------ Extracted records

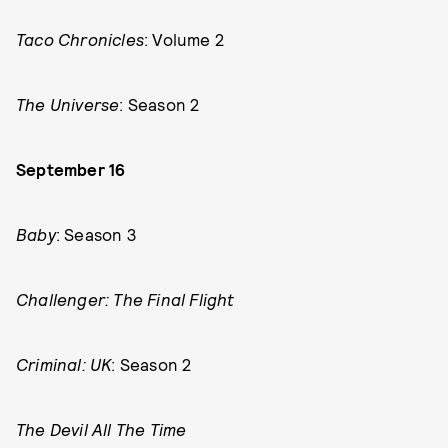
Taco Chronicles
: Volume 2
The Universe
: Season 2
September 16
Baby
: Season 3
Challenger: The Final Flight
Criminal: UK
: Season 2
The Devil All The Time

------------

Exercise description :: Repeat the listing exactly; do not print any picture.

Exercise result ::
Taco Chronicles
: Volume 2
The Universe
: Season 2
September 16
Baby
: Season 3
Challenger: The Final Flight
Criminal: UK
: Season 2
The Devil All The Time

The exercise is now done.